Trying to kill any of the hung processes with “sudo kill pid” wouldn’t work in most cases and only resulted in an unkillable process, because after I did that, “sudo kill -9 pid” would be useless as well. So I killed most of the processes with kill -9, but I still ended up with a bunch completely hosed.
The SD access was completely busted so not even a simple ls command worked anymore. That would just hang as well and I’d have to kill -9 it.
The rest of the BBB was working just fine, as long as I didn’t access the SD. The CPU was pretty much idle, except for postgresql process that tried to access the database that is also on the SD, but obviously couldn’t anymore.
I also discovered that my eMMC (from which I boot my Debian 7 while the SD card is used for storage), was almost out of space. That was mostly due to me installing a number of kernel versions over the last couple of days, which contributed to a shortage in space. Note that my tmp and log folder are on a USB drive and thus the system eMMC wasn’t completely filled up and was still working.
While I initially thought the low available memory to be the cause of the problem, and I certainly wish for that to be the answer, I fear it might be happening again.
I do have netconsole logging running and of course, nothing was in the log.
The SD card I use is a SanDisk Ultra 32GB Micro SDHC.
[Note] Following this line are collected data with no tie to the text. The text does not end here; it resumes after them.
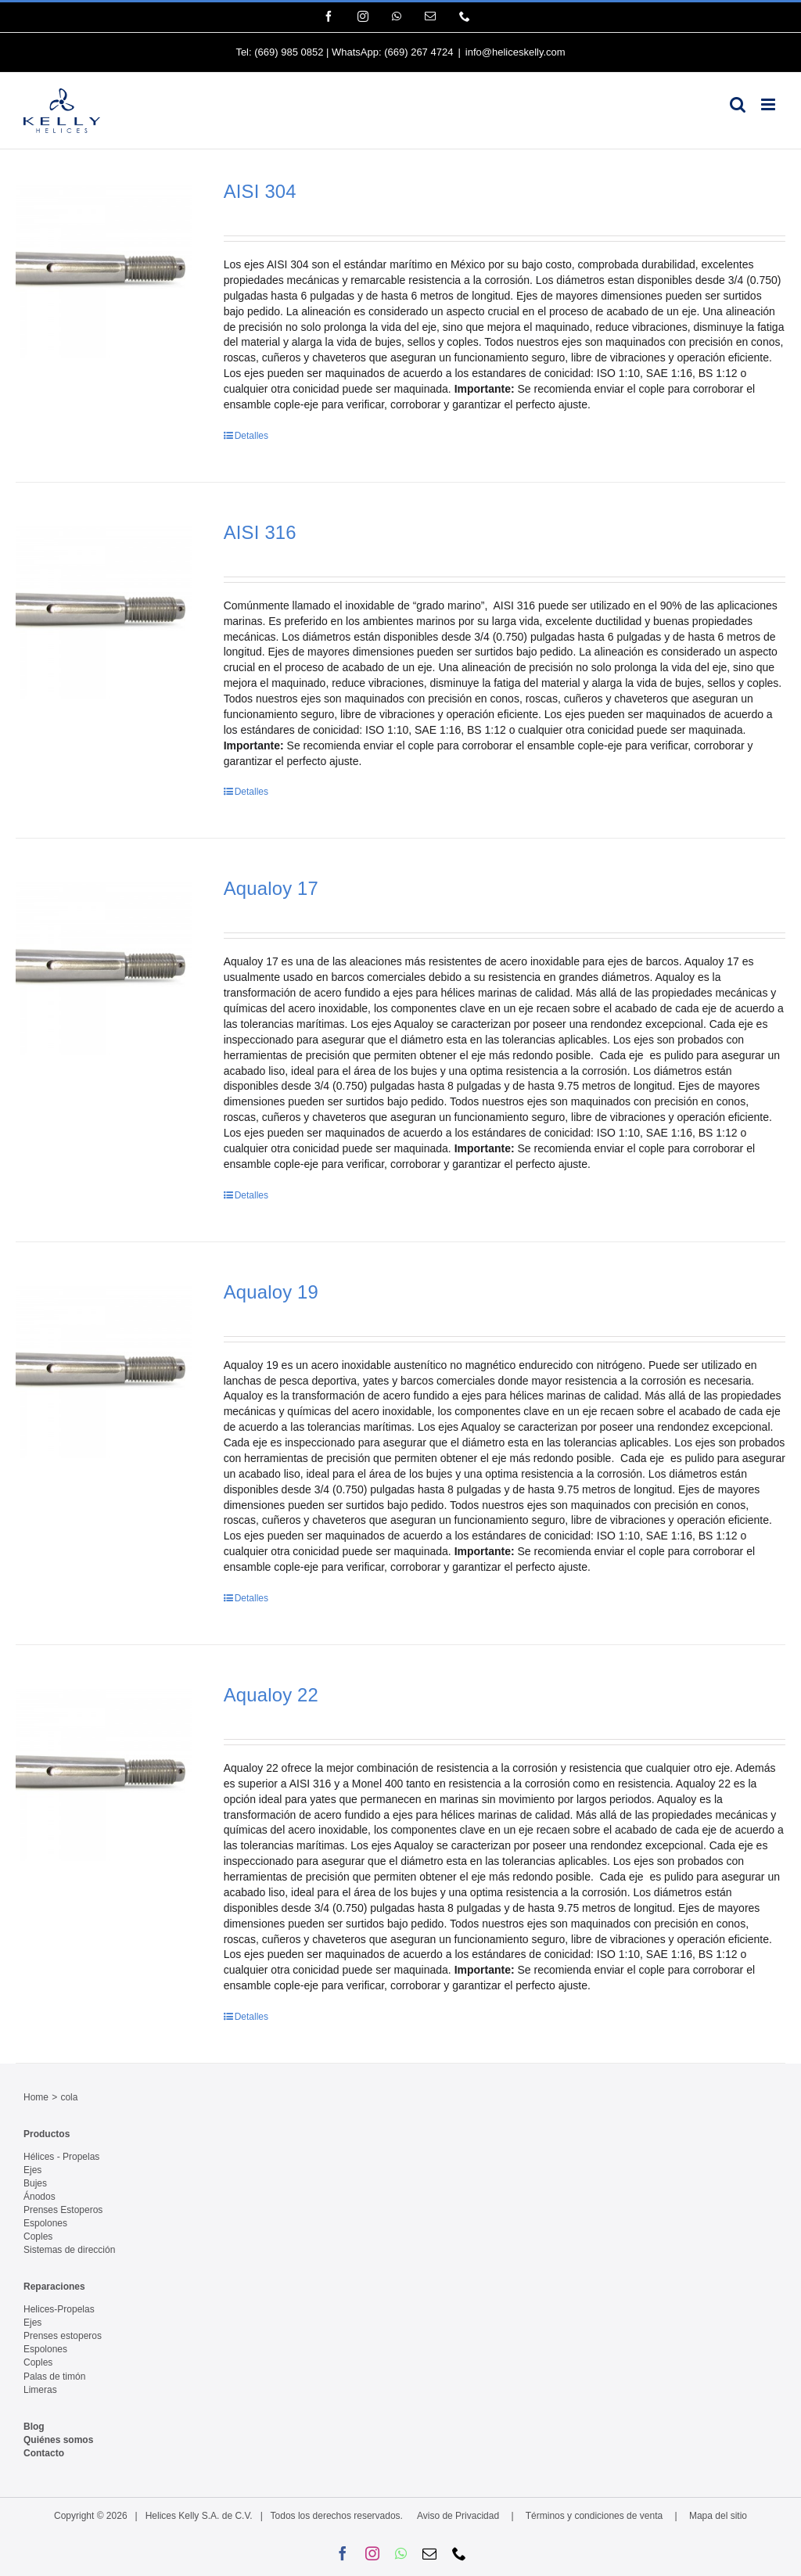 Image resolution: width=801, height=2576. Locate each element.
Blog (34, 2426)
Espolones (45, 2223)
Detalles (251, 435)
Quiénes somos (58, 2439)
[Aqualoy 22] (104, 1772)
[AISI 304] (104, 269)
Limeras (40, 2389)
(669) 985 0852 (288, 52)
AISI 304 (260, 191)
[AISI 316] (104, 610)
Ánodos (39, 2196)
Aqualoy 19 (271, 1291)
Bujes (35, 2183)
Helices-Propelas (59, 2309)
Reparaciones (54, 2286)
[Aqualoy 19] (104, 1369)
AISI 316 (260, 532)
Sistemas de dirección (69, 2249)
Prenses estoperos (62, 2335)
So I’m wondering if you have any suggestions on what I can do to gather more information on the issue, should it arise again? Would I be able to do some sort of process dump, e.g. of the process handling the SD card? If so, could anyone point me to information on how that is done and what process I would have to run it on? I kind of guess that it might be the mmcqd/0 process? That’s one I’ve seen causing an issue on the 3.8.13 kernel where it randomly froze up and I do recall that on these occasions, the usr LED1 also was always lit. My report of that issue (and the kernel panic details) can be found here.
I appreciate any pointers and assistance you can offer.